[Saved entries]
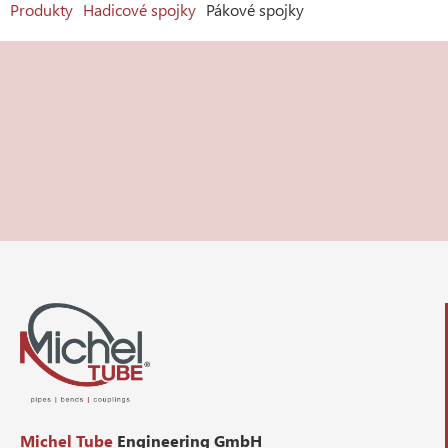
Produkty
Hadicové spojky
Pákové spojky
Michel Tube
Engineering GmbH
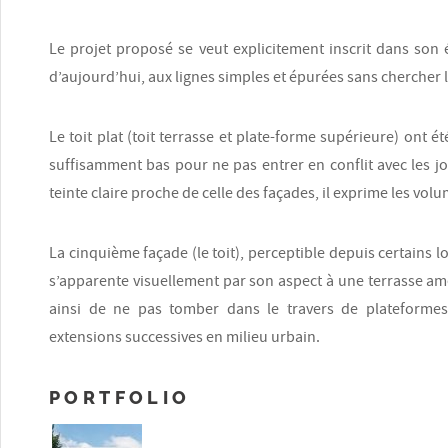
Le projet proposé se veut explicitement inscrit dans son
d’aujourd’hui, aux lignes simples et épurées sans chercher 
Le toit plat (toit terrasse et plate-forme supérieure) ont é
suffisamment bas pour ne pas entrer en conflit avec les j
teinte claire proche de celle des façades, il exprime les vo
La cinquième façade (le toit), perceptible depuis certains 
s’apparente visuellement par son aspect à une terrasse am
ainsi de ne pas tomber dans le travers de plateforme
extensions successives en milieu urbain.
PORTFOLIO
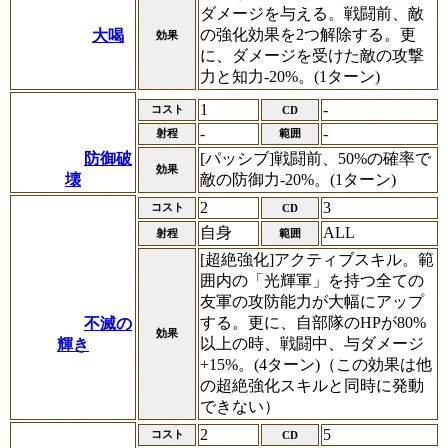
ダメージを与える。戦闘前、敵
の強化効果を2つ解除する。更
大喝
効果
に、ダメージを受けた敵の攻撃
力と知力-20%。(1ターン)
1
-
コスト
CD
-
-
射程
範囲
防御破
[パッシブ]戦闘前、50%の確率で
効果
壊
敵の防御力-20%。(1ターン)
2
3
コスト
CD
自身
ALL
射程
範囲
[超絶強化]アクティブスキル。範
囲内の「光輝軍」を持つ全ての
友軍の攻防能力が大幅にアップ
する。更に、自部隊のHPが80%
不滅の
効果
以上の時、戦闘中、与ダメージ
輝き
+15%。(4ターン)（この効果は他
の超絶強化スキルと同時に発動
できない）
2
5
コスト
CD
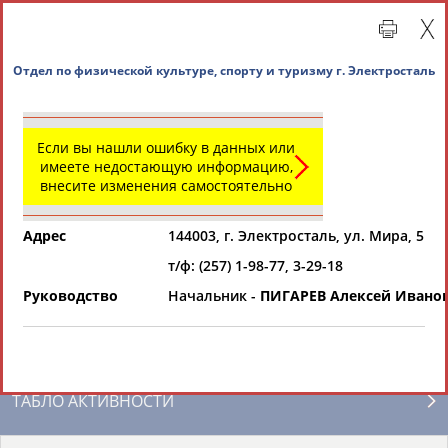
Отдел по физической культуре, спорту и туризму 
Если вы нашли ошибку в данных или
имеете недостающую информацию,
внесите изменения самостоятельно
Адрес
144003, г. Электросталь, ул. Мира, 5
т/ф: (257) 1-98-77, 3-29-18
Главная »
Региональные спортивные организации
Руководство
Начальник -
ПИГАРЕВ Алексей Ивано
СВОДНЫЕ ИНДЕКСЫ
ТАБЛО АКТИВНОСТИ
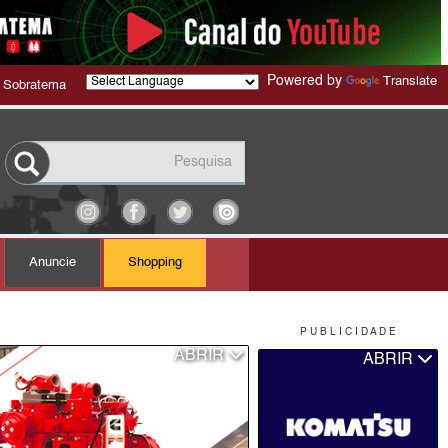
Powered by
Translate
 Sobratema
Anuncie
Shopping
P U B L I C I D A D E
ABRIR
ABRIR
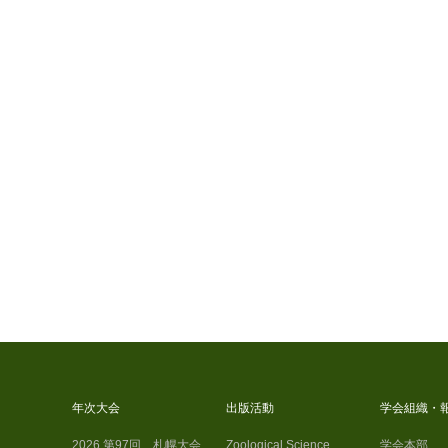
年次大会
出版活動
学会組織・
2026 第97回 札幌大会
Zoological Science
学会本部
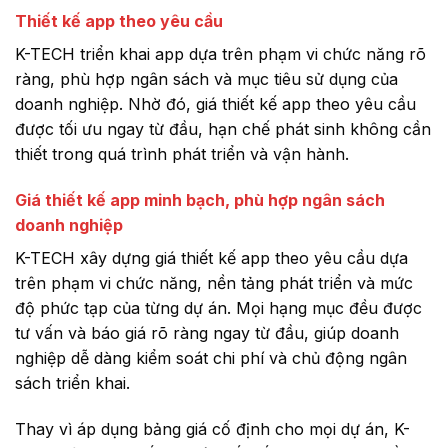
Thiết kế app theo yêu cầu
K-TECH triển khai app dựa trên phạm vi chức năng rõ
ràng, phù hợp ngân sách và mục tiêu sử dụng của
doanh nghiệp. Nhờ đó, giá thiết kế app theo yêu cầu
được tối ưu ngay từ đầu, hạn chế phát sinh không cần
thiết trong quá trình phát triển và vận hành.
Giá thiết kế app minh bạch, phù hợp ngân sách
doanh nghiệp
K-TECH xây dựng giá thiết kế app theo yêu cầu dựa
trên phạm vi chức năng, nền tảng phát triển và mức
độ phức tạp của từng dự án. Mọi hạng mục đều được
tư vấn và báo giá rõ ràng ngay từ đầu, giúp doanh
nghiệp dễ dàng kiểm soát chi phí và chủ động ngân
sách triển khai.
Thay vì áp dụng bảng giá cố định cho mọi dự án, K-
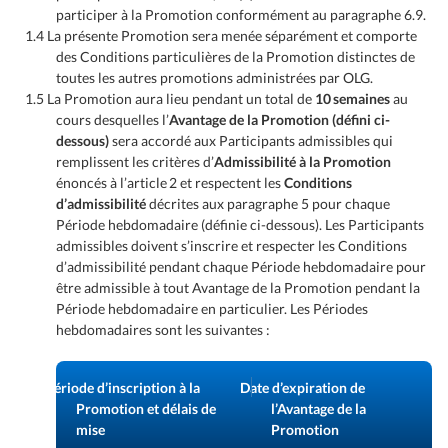
participer à la Promotion conformément au paragraphe 6.9.
1.4 La présente Promotion sera menée séparément et comporte
des Conditions particulières de la Promotion distinctes de
toutes les autres promotions administrées par OLG.
1.5 La Promotion aura lieu pendant un total de
10 semaines
au
cours desquelles l’
Avantage de la Promotion (défini ci-
dessous)
sera accordé aux Participants admissibles qui
remplissent les critères d’
Admissibilité à la Promotion
énoncés à l’article 2 et respectent les
Conditions
d’admissibilité
décrites aux paragraphe 5 pour chaque
Période hebdomadaire (définie ci-dessous). Les Participants
admissibles doivent s’inscrire et respecter les Conditions
d’admissibilité pendant chaque Période hebdomadaire pour
être admissible à tout Avantage de la Promotion pendant la
Période hebdomadaire en particulier. Les Périodes
hebdomadaires sont les suivantes :
Période d’inscription à la
Date d’expiration de
Promotion et délais de
l’Avantage de la
mise
Promotion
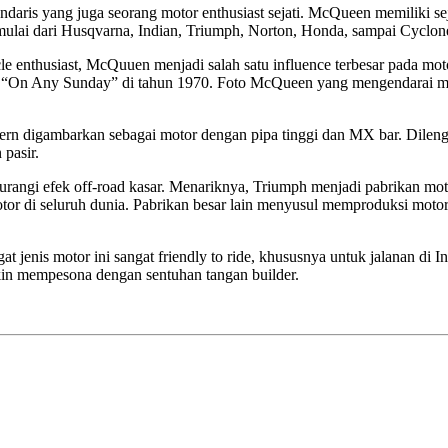
ndaris yang juga seorang motor enthusiast sejati. McQueen memiliki sej
 mulai dari Husqvarna, Indian, Triumph, Norton, Honda, sampai Cyclon
cle enthusiast, McQuuen menjadi salah satu influence terbesar pada mot
m “On Any Sunday” di tahun 1970. Foto McQueen yang mengendarai moto
ern digambarkan sebagai motor dengan pipa tinggi dan MX bar. Dilen
 pasir.
gurangi efek off-road kasar. Menariknya, Triumph menjadi pabrikan m
or di seluruh dunia. Pabrikan besar lain menyusul memproduksi motor
t jenis motor ini sangat friendly to ride, khususnya untuk jalanan di 
kin mempesona dengan sentuhan tangan builder.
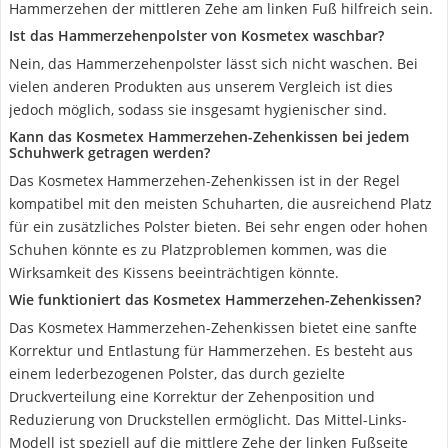
Hammerzehen der mittleren Zehe am linken Fuß hilfreich sein.
Ist das Hammerzehenpolster von Kosmetex waschbar?
Nein, das Hammerzehenpolster lässt sich nicht waschen. Bei
vielen anderen Produkten aus unserem Vergleich ist dies
jedoch möglich, sodass sie insgesamt hygienischer sind.
Kann das Kosmetex Hammerzehen-Zehenkissen bei jedem
Schuhwerk getragen werden?
Das Kosmetex Hammerzehen-Zehenkissen ist in der Regel
kompatibel mit den meisten Schuharten, die ausreichend Platz
für ein zusätzliches Polster bieten. Bei sehr engen oder hohen
Schuhen könnte es zu Platzproblemen kommen, was die
Wirksamkeit des Kissens beeinträchtigen könnte.
Wie funktioniert das Kosmetex Hammerzehen-Zehenkissen?
Das Kosmetex Hammerzehen-Zehenkissen bietet eine sanfte
Korrektur und Entlastung für Hammerzehen. Es besteht aus
einem lederbezogenen Polster, das durch gezielte
Druckverteilung eine Korrektur der Zehenposition und
Reduzierung von Druckstellen ermöglicht. Das Mittel-Links-
Modell ist speziell auf die mittlere Zehe der linken Fußseite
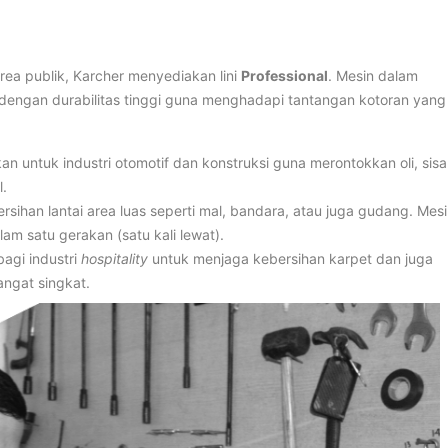
area publik, Karcher menyediakan lini
Professional
. Mesin dalam
f dengan durabilitas tinggi guna menghadapi tantangan kotoran yang
an untuk industri otomotif dan konstruksi guna merontokkan oli, sisa
.
sihan lantai area luas seperti mal, bandara, atau juga gudang. Mes
lam satu gerakan (satu kali lewat).
bagi industri
hospitality
untuk menjaga kebersihan karpet dan juga
ngat singkat.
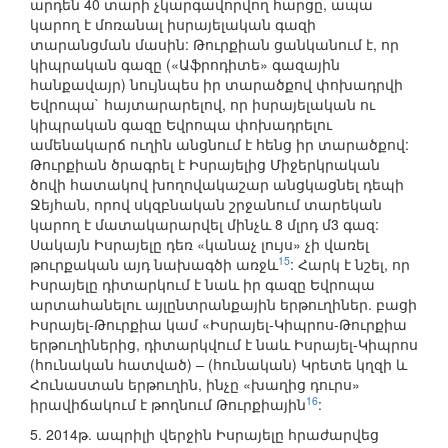
արդեն 40 տարի չկարգավորվող հարցը, ապա
կարող է մոռանալ իսրայելական գազի
տարանցման մասին: Թուրքիան ցանկանում է, որ
կիպրական գազը («Աֆրոդիտե» գազային
հանքավայր) նույնպես իր տարածքով փոխադրվի
Եվրոպա` հայտարարելով, որ իսրայելական ու
կիպրական գազը Եվրոպա փոխադրելու
ամենակարճ ուղին անցնում է հենց իր տարածքով:
Թուրքիան ծրագրել է Իսրայելից Միջերկրական
ծովի հատակով խողովակաշար անցկացնել դեպի
Ջեյհան, որով սկզբնական շրջանում տարեկան
կարող է մատակարարվել մինչև 8 մլրդ մ3 գազ:
Սակայն Իսրայելը դեռ «կանաչ լույս» չի վառել
15
թուրքական այդ նախագծի առջև
: Հարկ է նշել, որ
Իսրայելը դիտարկում է նաև իր գազը Եվրոպա
արտահանելու այլընտրանքային երթուղիներ. բացի
Իսրայել-Թուրքիա կամ «Իսրայել-Կիպրոս-Թուրքիա
երթուղիներից, դիտարկվում է նաև Իսրայել-Կիպրոս
(հունական հատված) – (հունական) Կրետե կղզի և
Հունաստան երթուղին, ինչը «խաղից դուրս»
16
իրավիճակում է թողնում Թուրքիային
:
5. 2014թ. ապրիլի վերջին Իսրայելը հրաժարվեց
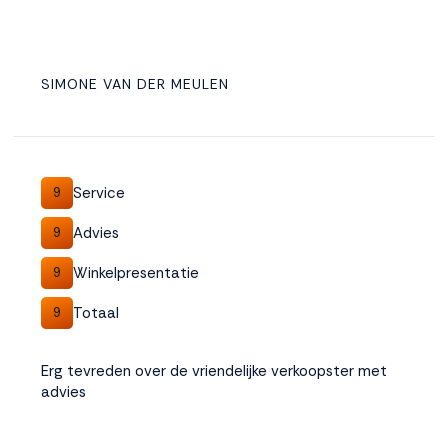
SIMONE VAN DER MEULEN
Service
9
Advies
9
Winkelpresentatie
9
Totaal
9
Erg tevreden over de vriendelijke verkoopster met
advies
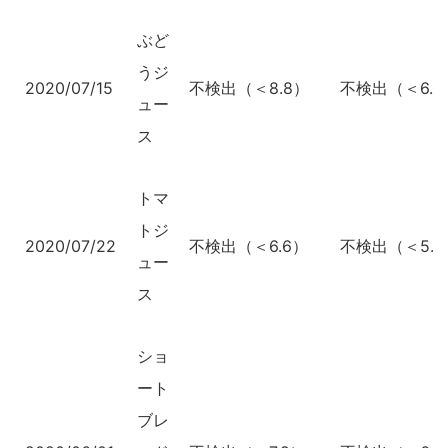
ぶど
うジ
2020/07/15
不検出（＜8.8）
不検出（＜6.7
ュー
ス
トマ
トジ
2020/07/22
不検出（＜6.6）
不検出（＜5.0
ュー
ス
ショ
ート
ブレ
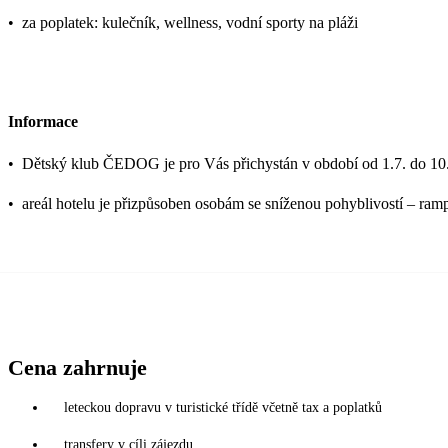
•
za poplatek: kulečník, wellness, vodní sporty na pláži
Informace
•
Dětský klub ČEDOG je pro Vás přichystán v období od 1.7. do 10
•
areál hotelu je přizpůsoben osobám se sníženou pohyblivostí – ram
Cena zahrnuje
leteckou dopravu v turistické třídě včetně tax a poplatků
transfery v cíli zájezdu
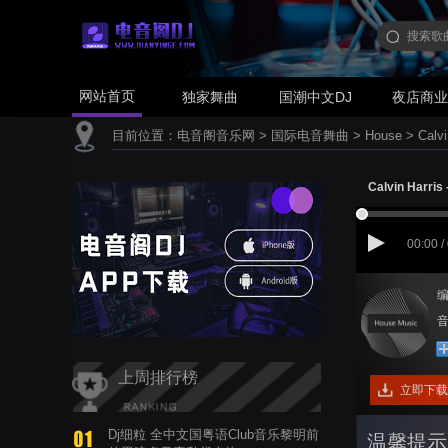
网站首页
独家舞曲
国潮中文DJ
夜店商
目前位置：
电音阁音乐网
>
国际电音舞曲
>
House
>
Calv
Calvin Harris
00:00 /
编
音
上周排行榜
立即下载
Dj细粒 全中文国粤语Club音乐黎明前
温馨提示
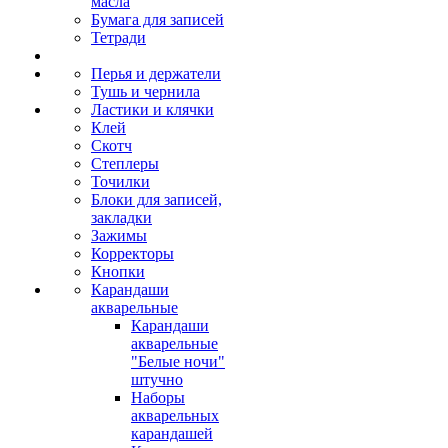
масла
Бумага для записей
Тетради
Перья и держатели
Тушь и чернила
Ластики и клячки
Клей
Скотч
Степлеры
Точилки
Блоки для записей,
закладки
Зажимы
Корректоры
Кнопки
Карандаши
акварельные
Карандаши
акварельные
"Белые ночи"
штучно
Наборы
акварельных
карандашей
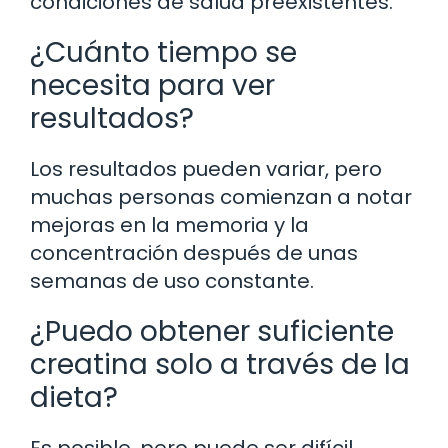
condiciones de salud preexistentes.
¿Cuánto tiempo se
necesita para ver
resultados?
Los resultados pueden variar, pero
muchas personas comienzan a notar
mejoras en la memoria y la
concentración después de unas
semanas de uso constante.
¿Puedo obtener suficiente
creatina solo a través de la
dieta?
Es posible, pero puede ser difícil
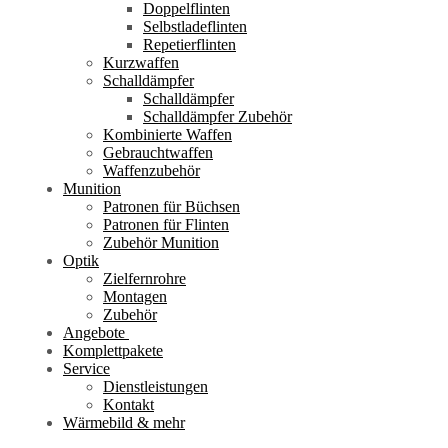
Doppelflinten
Selbstladeflinten
Repetierflinten
Kurzwaffen
Schalldämpfer
Schalldämpfer
Schalldämpfer Zubehör
Kombinierte Waffen
Gebrauchtwaffen
Waffenzubehör
Munition
Patronen für Büchsen
Patronen für Flinten
Zubehör Munition
Optik
Zielfernrohre
Montagen
Zubehör
Angebote
Komplettpakete
Service
Dienstleistungen
Kontakt
Wärmebild & mehr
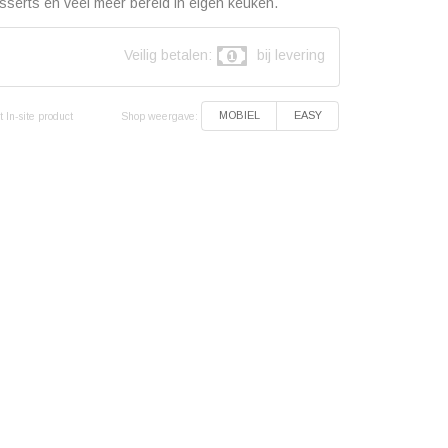
serts en veel meer bereid in eigen keuken.
Veilig betalen:
bij levering
Shop weergave:
MOBIEL
EASY
 In-site product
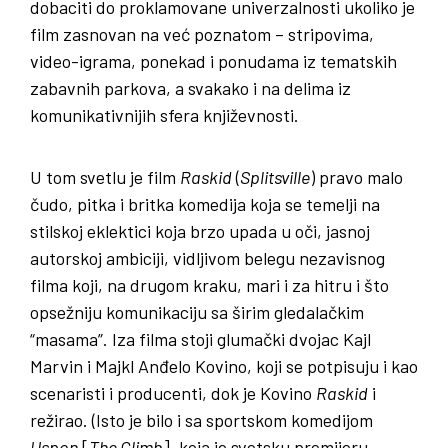
dobaciti do proklamovane univerzalnosti ukoliko je
film zasnovan na već poznatom – stripovima,
video-igrama, ponekad i ponudama iz tematskih
zabavnih parkova, a svakako i na delima iz
komunikativnijih sfera književnosti.
U tom svetlu je film
Raskid
(
Splitsville
) pravo malo
čudo, pitka i britka komedija koja se temelji na
stilskoj eklektici koja brzo upada u oči, jasnoj
autorskoj ambiciji, vidljivom belegu nezavisnog
filma koji, na drugom kraku, mari i za hitru i što
opsežniju komunikaciju sa širim gledalačkim
“masama”. Iza filma stoji glumački dvojac Kajl
Marvin i Majkl Anđelo Kovino, koji se potpisuju i kao
scenaristi i producenti, dok je Kovino
Raskid
i
režirao. (Isto je bilo i sa sportskom komedijom
Uspon
[
The Climb
], koja je svetsku premijeru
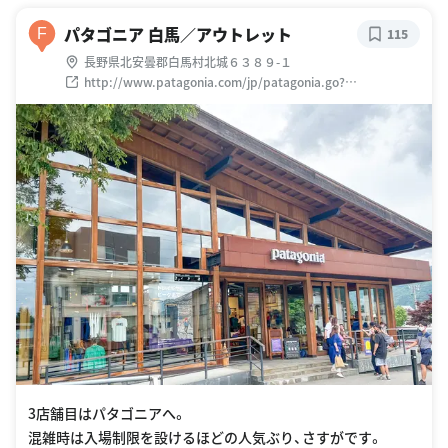
パタゴニア 白馬／アウトレット
F
115
長野県北安曇郡白馬村北城６３８９-１
http://www.patagonia.com/jp/patagonia.go?
assetid=92777
3店舗目はパタゴニアへ。
混雑時は入場制限を設けるほどの人気ぶり、さすがです。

Exercise:
Set down word for word the lines above from the one with "thiết trong quá trình phát triển và vận hành." up to and including the one with "sera accordé aux Participants admissibles qui". Omit every picture.

Reply to the exercise:
thiết trong quá trình phát triển và vận hành.
Giá thiết kế app minh bạch, phù hợp ngân sách
doanh nghiệp
K-TECH xây dựng giá thiết kế app theo yêu cầu dựa
trên phạm vi chức năng, nền tảng phát triển và mức
độ phức tạp của từng dự án. Mọi hạng mục đều được
tư vấn và báo giá rõ ràng ngay từ đầu, giúp doanh
nghiệp dễ dàng kiểm soát chi phí và chủ động ngân
sách triển khai.
Thay vì áp dụng bảng giá cố định cho mọi dự án, K-
participer à la Promotion conformément au paragraphe 6.9.
1.4 La présente Promotion sera menée séparément et comporte
des Conditions particulières de la Promotion distinctes de
toutes les autres promotions administrées par OLG.
1.5 La Promotion aura lieu pendant un total de
10 semaines
au
cours desquelles l’
Avantage de la Promotion (défini ci-
dessous)
sera accordé aux Participants admissibles qui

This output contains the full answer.